◆ **Work required**
The full listing, copied exactly and free of pictures, is the expected reply.

◆ **Data section**
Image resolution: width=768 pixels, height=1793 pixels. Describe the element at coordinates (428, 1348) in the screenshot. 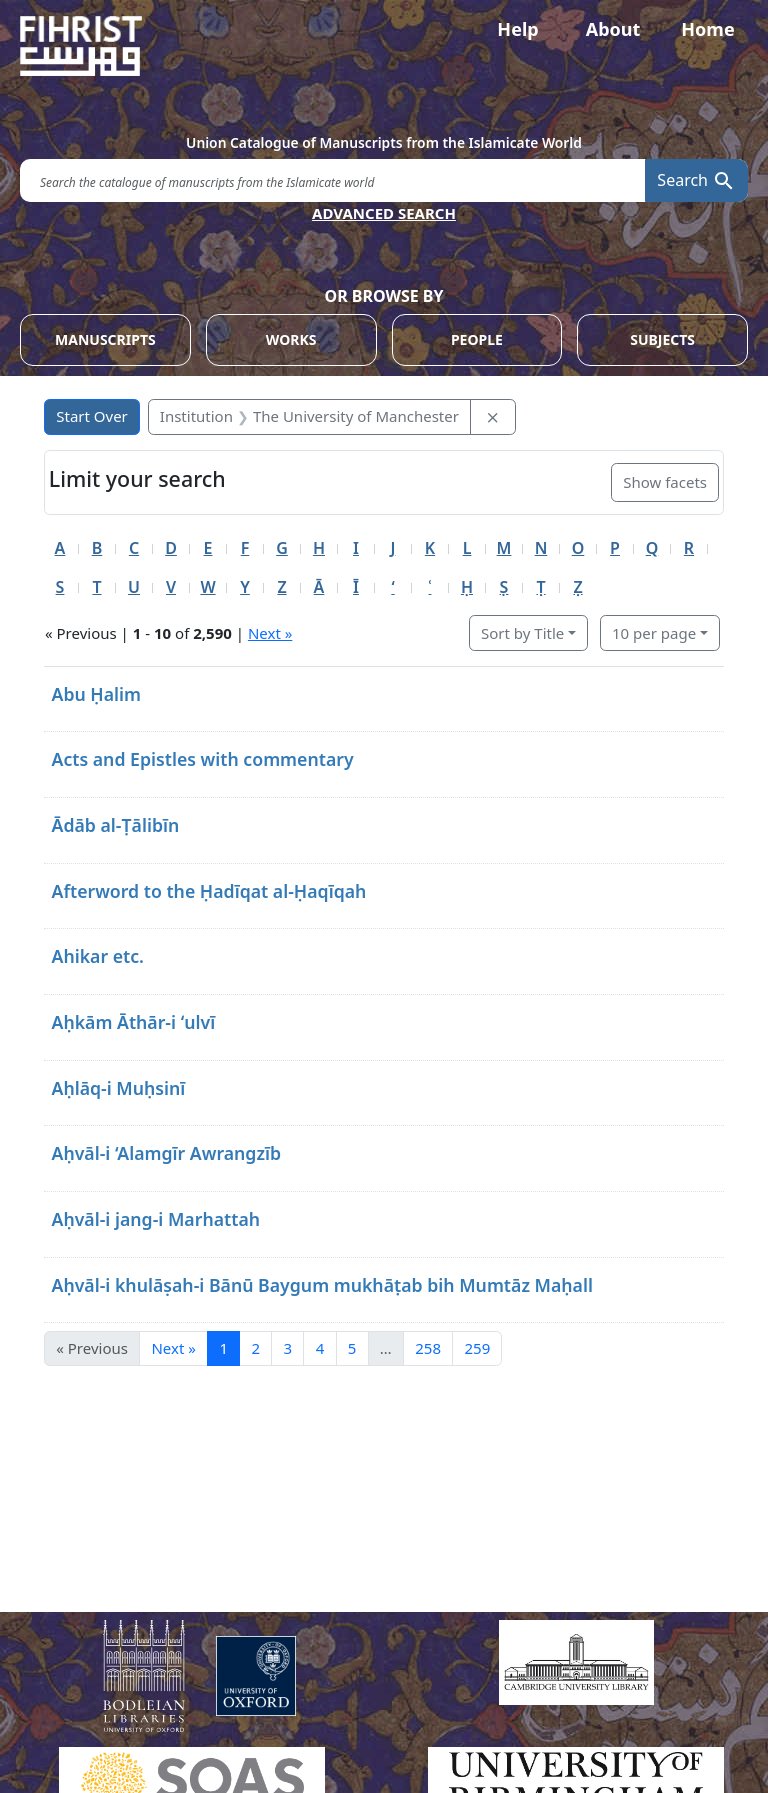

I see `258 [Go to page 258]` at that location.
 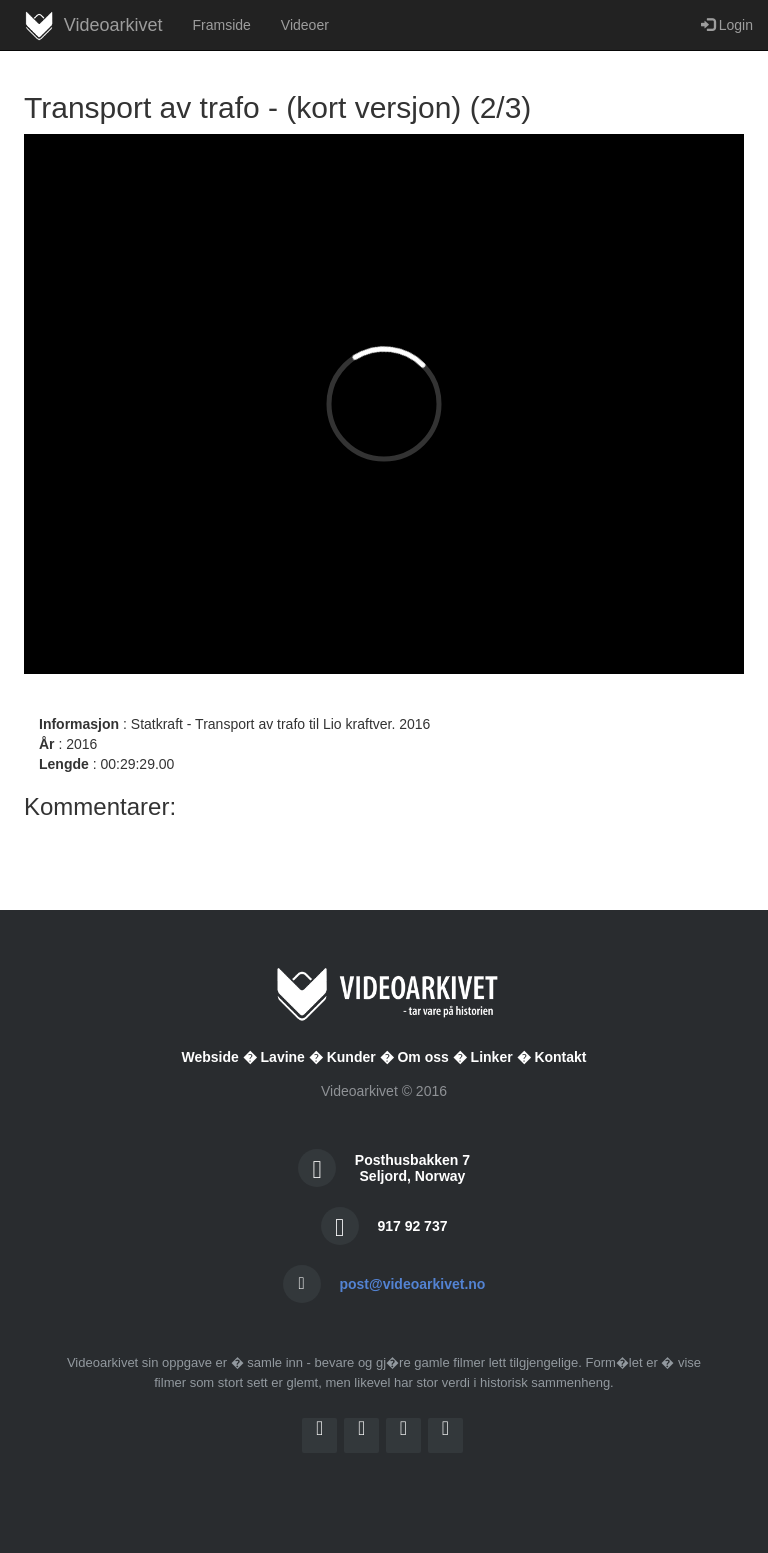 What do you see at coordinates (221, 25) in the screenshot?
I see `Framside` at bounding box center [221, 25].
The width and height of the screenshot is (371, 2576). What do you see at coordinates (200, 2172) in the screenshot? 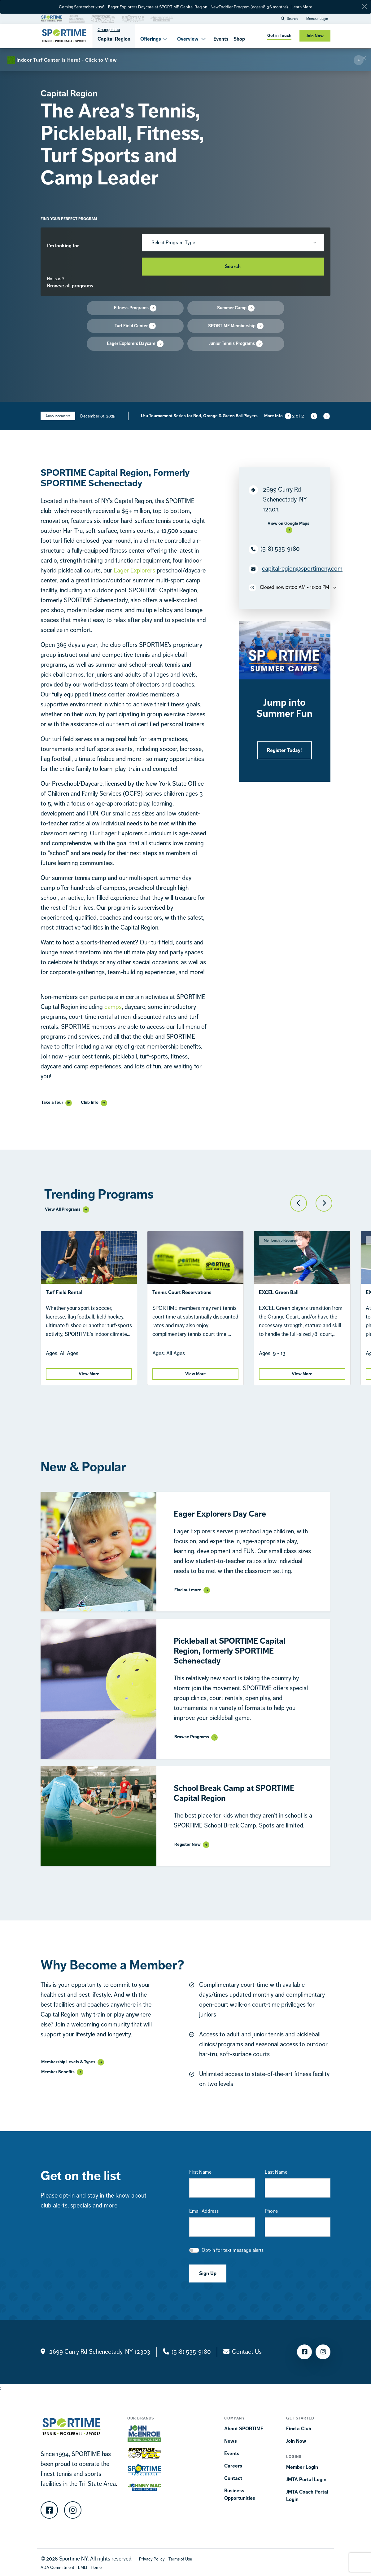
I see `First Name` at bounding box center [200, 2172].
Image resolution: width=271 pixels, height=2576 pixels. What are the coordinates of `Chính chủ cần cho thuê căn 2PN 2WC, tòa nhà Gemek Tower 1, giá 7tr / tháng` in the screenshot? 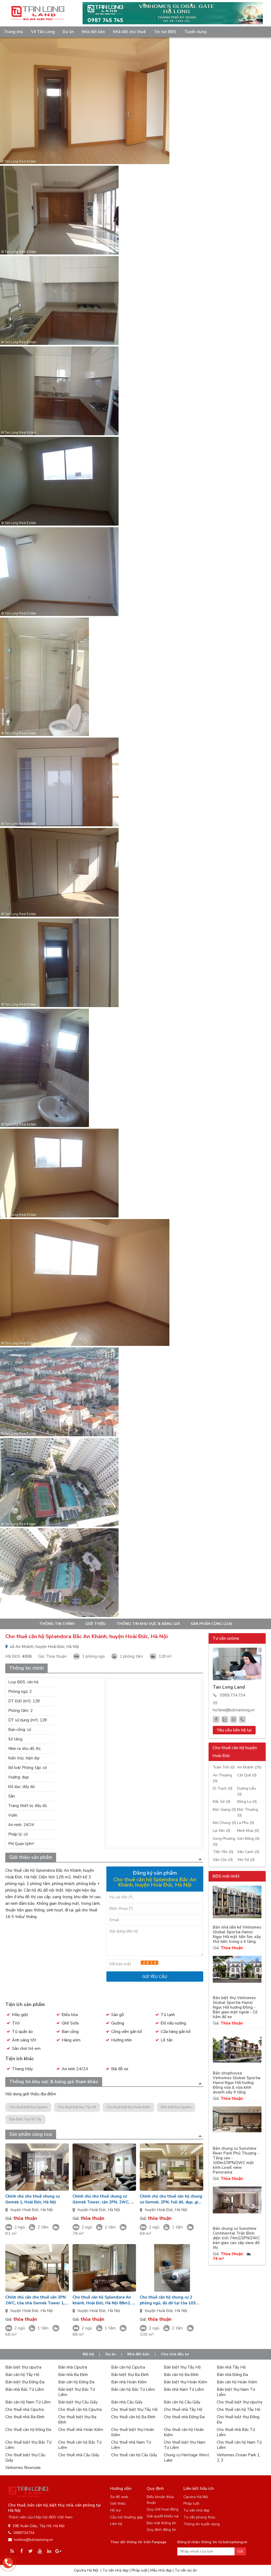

◆ **Reply to the task**
Image resolution: width=768 pixels, height=1793 pixels. Describe the element at coordinates (428, 1348) in the screenshot. 

I see `258 [Go to page 258]` at that location.
  What do you see at coordinates (221, 25) in the screenshot?
I see `Framside` at bounding box center [221, 25].
The width and height of the screenshot is (371, 2576). What do you see at coordinates (200, 2172) in the screenshot? 
I see `First Name` at bounding box center [200, 2172].
Image resolution: width=271 pixels, height=2576 pixels. What are the coordinates of `Chính chủ cần cho thuê căn 2PN 2WC, tòa nhà Gemek Tower 1, giá 7tr / tháng` in the screenshot? 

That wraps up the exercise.